MANILA – The United Nations Children’s Fund (UNICEF) has offered strategies to tackle poverty and learning losses as millions of Filipino students return to school on Monday, the start of a new school year which will push for the return of in-person classes at full capacity.
“As we welcome children back to the classrooms today, let us remember that this is the first of many steps on our journey of restoring learning,” said Oyunsaikhan Dendevnorov, representative of the UNICEF in the Philippines, in a press release.
The UN agency urged education actors in the Philippines to adopt the RAPID Learning Recovery Framework, which includes the following strategies:
- Reaching every child and keeping them in school
- Assess learning levels
- Prioritize teaching the fundamentals
- Increase catch-up learning and progress beyond what has been lost
- Develop psychosocial health and well-being so that every child is ready to learn
The first strategy, “Reaching Every Child,” refers to the safe reopening of schools, which can be encouraged by launching back-to-school campaigns and providing cash transfers to poor families, according to UNICEF.
Under “Assess levels of learning”, stakeholders are encouraged to assess learning losses – or the loss of knowledge and skills that students experience when they are out of school – at national and sub-national levels. It also involves providing tools to teachers that will facilitate assessment.
In “Prioritizing Teaching Foundations,” stakeholders must adjust the curriculum, prioritizing numeracy, literacy and social-emotional skills, UNICEF said.
UNICEF added that educators must “focus teaching on closing the gaps between desired and actual student learning in specific subject areas.”
Under “Increase Remedial Learning,” practitioners should use a variety of approaches in delivering learning, such as targeted instruction, tutoring, and self-guided learning.
UNICEF said instruction time should be extended while learning with technology should be improved.
Stakeholders should also continuously support teachers by developing “practical pedagogical and digital skills”, the UN agency added.
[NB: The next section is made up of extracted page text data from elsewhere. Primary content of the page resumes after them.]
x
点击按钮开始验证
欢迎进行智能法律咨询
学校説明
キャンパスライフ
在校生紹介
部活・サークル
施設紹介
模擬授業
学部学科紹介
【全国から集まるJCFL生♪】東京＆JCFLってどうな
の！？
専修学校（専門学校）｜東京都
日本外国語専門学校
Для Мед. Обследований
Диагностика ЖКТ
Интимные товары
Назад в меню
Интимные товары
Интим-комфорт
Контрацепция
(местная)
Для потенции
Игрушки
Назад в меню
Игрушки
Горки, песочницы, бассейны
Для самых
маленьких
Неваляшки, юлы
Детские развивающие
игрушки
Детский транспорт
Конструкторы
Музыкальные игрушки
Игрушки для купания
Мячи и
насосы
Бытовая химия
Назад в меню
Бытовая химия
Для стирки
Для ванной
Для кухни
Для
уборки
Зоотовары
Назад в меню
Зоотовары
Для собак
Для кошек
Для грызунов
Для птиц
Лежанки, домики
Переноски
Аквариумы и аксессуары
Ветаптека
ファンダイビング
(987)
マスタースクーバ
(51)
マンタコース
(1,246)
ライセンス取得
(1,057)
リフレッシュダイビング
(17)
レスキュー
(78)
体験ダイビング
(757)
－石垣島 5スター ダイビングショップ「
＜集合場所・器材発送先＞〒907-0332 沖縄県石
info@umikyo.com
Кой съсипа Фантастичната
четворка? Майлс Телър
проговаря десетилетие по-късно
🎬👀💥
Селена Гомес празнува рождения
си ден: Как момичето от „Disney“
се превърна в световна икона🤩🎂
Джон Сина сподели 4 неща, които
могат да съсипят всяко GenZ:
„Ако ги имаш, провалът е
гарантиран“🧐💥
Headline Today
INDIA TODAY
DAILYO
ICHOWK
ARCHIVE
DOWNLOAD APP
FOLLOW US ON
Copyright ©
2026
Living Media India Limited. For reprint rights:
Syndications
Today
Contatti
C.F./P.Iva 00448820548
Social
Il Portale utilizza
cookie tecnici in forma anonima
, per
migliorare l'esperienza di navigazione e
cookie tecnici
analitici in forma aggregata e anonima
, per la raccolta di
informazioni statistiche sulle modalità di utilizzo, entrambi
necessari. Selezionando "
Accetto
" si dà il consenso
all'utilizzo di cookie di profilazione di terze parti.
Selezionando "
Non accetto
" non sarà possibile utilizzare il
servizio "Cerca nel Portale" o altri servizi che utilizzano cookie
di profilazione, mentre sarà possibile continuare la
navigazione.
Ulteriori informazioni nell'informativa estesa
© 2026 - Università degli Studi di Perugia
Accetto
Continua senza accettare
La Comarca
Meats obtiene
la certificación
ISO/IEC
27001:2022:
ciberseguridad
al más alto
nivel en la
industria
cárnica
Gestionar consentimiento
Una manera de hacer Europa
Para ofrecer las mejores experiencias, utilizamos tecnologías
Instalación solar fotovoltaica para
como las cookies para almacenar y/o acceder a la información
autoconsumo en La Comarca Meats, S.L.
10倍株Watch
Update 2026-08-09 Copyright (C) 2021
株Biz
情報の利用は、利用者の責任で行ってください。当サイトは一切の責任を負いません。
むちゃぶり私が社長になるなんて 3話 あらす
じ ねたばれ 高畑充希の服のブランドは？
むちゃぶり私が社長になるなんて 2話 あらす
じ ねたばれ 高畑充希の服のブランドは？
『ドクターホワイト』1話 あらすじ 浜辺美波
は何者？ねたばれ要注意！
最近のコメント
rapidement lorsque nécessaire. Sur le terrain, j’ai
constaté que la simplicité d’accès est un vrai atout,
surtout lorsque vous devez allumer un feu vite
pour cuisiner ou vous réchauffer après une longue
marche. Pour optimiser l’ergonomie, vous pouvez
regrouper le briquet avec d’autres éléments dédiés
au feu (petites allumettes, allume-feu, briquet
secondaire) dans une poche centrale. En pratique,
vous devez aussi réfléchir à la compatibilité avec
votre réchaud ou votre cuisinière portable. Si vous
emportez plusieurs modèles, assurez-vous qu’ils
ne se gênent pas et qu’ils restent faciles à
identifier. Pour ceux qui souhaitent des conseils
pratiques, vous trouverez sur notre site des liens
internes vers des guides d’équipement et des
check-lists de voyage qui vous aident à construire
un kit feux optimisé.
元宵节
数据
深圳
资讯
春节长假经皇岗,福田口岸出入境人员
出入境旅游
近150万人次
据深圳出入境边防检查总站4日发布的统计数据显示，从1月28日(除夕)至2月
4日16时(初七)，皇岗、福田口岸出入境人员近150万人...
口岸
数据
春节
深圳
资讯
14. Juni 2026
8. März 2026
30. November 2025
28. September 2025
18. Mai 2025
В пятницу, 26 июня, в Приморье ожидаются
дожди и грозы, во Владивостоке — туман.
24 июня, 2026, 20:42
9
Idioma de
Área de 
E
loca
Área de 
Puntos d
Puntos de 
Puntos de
In the last strategy, “Developing psychosocial health and well-being”, teachers must be trained to support the well-being of their students and identify their needs for “special services”.
Stakeholders must also support the well-being and resilience of teachers, and invest in student safety, nutrition and access to water and hygiene facilities, UNICEF said.
The DepEd Plan
At a press conference on August 10, Department of Education spokesman Michael Poa said the agency’s plan to tackle learning loss is anchored on four aspects within the framework of the Basic Education Development Plan 2030: access, equity, quality and resilience.
“What is included in access is also the infrastructure that provides access to education such as classrooms and facilities,” Poa explained.
Equity, on the other hand, means providing schools with adequate funding.
Quality refers to improved learning materials and teacher development, while resilience refers to DepEd’s responses to calamities, Poa said.
According to a recent World Bank report, the learning poverty rate in the Philippines has reached 91%, which means that 9 out of 10 Filipino children still struggle to read simple texts at the age of 10.
A previous joint report by UNICEF, the World Bank and the United Nations Educational, Scientific and Cultural Organization (UNESCO) found that school closures caused by the COVID-19 pandemic have exacerbated learning poverty and “increased educational inequalities”.
The Philippine government banned face-to-face classes in early 2020 due to the health crisis but has gradually allowed its resumption, albeit on a limited capacity, since November 2021.
Vice President and Education Secretary Sara Duterte has ordered all schools to roll out in-person classes at full capacity by November.
As of Friday, Poa said 46% of schools nationwide would implement full in-person classes on Monday, while 51.8% would continue blended learning.
Only about 1.29% of schools will still implement full distance learning, Poa said.
As of Saturday morning, more than 27.6 million students were enrolled for the 2022-2023 school year, according to DepEd data.